Caio Pinheiro
Passados 135 anos da abolição do trabalho escravo, oficializada em 1888 pela Lei Áurea, que, em termos históricos-políticos, foi tão somente o reconhecimento do estado brasileiro acerca da impossibilidade da manutenção do trabalho escravo, dado a ação exitosa de escravos(as) contra os martírios da escravidão, ainda hoje, nós, afro-brasileiros, temos que lidar com as mazelas do sistema escravocrata, dentre as quais está o racismo e suas tentativas de apagamento, silenciamento e negação da África que, ao lado de outros referenciais socioculturais, constitui a identidade brasileira.
Para gerações de negros(as) desse país miscigenado (socioculturalmente fruto da mistura dos elementos indígenas, africanos e europeus), conquistar a dita ascensão socioeconômica significou e continua significando negar a África presente em seus corpos e imaginários. Numa sociedade que elegeu o branco enquanto padrão, e, portanto, uma visão de mundo mais afinada com referências europeias, perseguir o sucesso para negros(as) implicou virar as costas para a África presente não só em seus corpos, mas particularmente em suas subjetividades.
Contudo, à despeito das tentativas da escravidão e do racismo de higienizar a África em nós, ela resistiu. Resistiu graças a memória ancestral revivificada nos territórios de resistência. E é nesse sentido que devemos identificar os espaços de culto das religiões de matriz africana. Certo é que as religiões de culto aos orixás não são o único elo da resistência, mas sem dúvidas ocupam uma posição privilegiada, pois tiveram e têm um papel fundamental da manutenção em nossas subjetividades da cosmovisão D’África.
Nesse sentido, mesmo que não tenha se referido diretamente aos cultos de matriz africana, o antropólogo Kabengele Munanga, quando se referiu a luta pela emancipação do negro, considerou que a “identidade” constitui um aspecto central do movimento emancipatório do povo negro; por isso, nós, negros(as), devemos protegê-la, celebra-la e reivindica-la. Sob essa perspectiva, celebrar a sanção da Lei n° 14.519/2023, que cria o “Dia Nacional das Tradições das Raízes de Matriz Africana e Nações do Candomblé”, é reconhecer a criação de mais um dispositivo legislativo criado pela pressão em benefício da negritude.
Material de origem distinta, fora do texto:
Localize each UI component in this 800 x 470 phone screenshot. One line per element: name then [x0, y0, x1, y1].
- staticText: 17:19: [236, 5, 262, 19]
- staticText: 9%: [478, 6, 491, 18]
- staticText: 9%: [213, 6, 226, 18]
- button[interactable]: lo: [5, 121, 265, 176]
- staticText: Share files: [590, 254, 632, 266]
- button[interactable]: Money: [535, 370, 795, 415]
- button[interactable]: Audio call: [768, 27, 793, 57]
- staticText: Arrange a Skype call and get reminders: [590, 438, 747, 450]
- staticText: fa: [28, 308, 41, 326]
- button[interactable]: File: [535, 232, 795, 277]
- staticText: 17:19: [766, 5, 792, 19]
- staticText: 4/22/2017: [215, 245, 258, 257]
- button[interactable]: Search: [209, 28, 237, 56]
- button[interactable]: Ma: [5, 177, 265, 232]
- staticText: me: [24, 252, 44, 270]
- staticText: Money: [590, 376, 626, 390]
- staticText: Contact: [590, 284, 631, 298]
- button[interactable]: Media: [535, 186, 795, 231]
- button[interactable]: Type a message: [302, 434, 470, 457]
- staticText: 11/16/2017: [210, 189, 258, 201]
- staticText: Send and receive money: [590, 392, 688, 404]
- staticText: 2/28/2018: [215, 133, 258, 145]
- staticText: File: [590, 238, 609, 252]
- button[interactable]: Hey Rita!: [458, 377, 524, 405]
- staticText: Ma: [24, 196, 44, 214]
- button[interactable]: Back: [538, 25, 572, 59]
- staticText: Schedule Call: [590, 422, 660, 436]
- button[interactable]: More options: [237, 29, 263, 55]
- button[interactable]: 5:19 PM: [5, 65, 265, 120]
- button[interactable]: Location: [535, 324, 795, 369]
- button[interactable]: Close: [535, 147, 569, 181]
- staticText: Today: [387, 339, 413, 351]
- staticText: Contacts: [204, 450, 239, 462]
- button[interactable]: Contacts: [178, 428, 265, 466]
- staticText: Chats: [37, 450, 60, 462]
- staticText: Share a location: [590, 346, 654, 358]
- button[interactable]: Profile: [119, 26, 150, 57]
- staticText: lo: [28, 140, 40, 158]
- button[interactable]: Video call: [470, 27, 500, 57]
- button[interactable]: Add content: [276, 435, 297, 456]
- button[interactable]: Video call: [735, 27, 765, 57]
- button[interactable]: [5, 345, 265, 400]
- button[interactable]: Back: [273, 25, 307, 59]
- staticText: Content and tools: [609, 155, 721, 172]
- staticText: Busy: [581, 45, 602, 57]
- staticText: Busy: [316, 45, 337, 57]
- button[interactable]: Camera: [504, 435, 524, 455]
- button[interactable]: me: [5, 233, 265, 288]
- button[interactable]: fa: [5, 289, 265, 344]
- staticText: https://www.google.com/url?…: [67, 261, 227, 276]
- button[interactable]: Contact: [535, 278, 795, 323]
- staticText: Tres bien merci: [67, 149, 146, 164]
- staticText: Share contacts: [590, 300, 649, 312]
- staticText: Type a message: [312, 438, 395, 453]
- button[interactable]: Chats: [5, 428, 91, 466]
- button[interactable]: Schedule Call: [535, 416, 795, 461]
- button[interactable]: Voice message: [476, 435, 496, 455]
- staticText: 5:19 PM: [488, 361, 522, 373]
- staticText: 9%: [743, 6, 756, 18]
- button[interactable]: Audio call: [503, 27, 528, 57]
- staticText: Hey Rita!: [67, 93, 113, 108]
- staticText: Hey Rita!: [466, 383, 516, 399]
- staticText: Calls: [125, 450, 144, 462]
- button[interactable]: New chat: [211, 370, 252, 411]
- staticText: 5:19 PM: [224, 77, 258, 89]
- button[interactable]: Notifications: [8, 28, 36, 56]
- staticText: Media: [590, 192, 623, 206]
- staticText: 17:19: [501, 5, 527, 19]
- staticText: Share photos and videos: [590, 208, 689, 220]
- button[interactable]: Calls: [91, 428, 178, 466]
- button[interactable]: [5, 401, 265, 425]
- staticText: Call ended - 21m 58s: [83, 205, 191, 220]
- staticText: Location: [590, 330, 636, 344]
Sancionada pelo presidente Luiz Inácio Lula da Silva, a Lei Federal 14.159 foi publicada no Diário Oficial da União no dia 6 de janeiro de 2023, instituindo o dia 21 de março como o Dia Nacional das Tradições das Raízes de Matrizes Africanas e Nações do Candomblé a ser comemorado anualmente. A data teve inspiração no Dia Internacional Contra a Discriminação Racial, escolhida pela Organização das Nações Unidas (ONU) em 21 de março em memória às vítimas do massacre de Sharpeville, na África do Sul, durante um protesto contra a segregação racial em 1960 e que causou a morte de 69 pessoas.
Bem, a lei 14.159 veio se somar a um conjunto de dispositivos legislativos que em termos estruturais vêm contribuindo para a valorização da população negra e combate ao racismo em todas suas facetas. No entanto, para nós, povo de terreiro, a lei em questão traz a ideia de alento. O reconhecimento por parte do estado da legitimidade das nossas práticas religiosas e do nosso contributo à identidade nacional, dá novo fôlego ao nosso ímpeto de existir.
Dado ao que devemos celebrar, vou tecendo o final dessa crônica falando do que de fato permitiu essa conquista, ou seja, o axé, que em Iorubá significa um poder invisível que transmite uma energia divina e intocável que as pessoas só pressentem. Segundo o babalorixá do Ilê Axé Ijexá, Ruy do Carmo Póvoas, o axé está posto no universo e sua fonte é Olorun, Deus criador, onipotente, onisciente, eterno e incriado, senhor de tudo e de todos. Então, que vivamos essa conquista permitida pela força do axé. Axé!
Caio Pinheiro é historiador, educador, escritor e militante do Movimento Negro.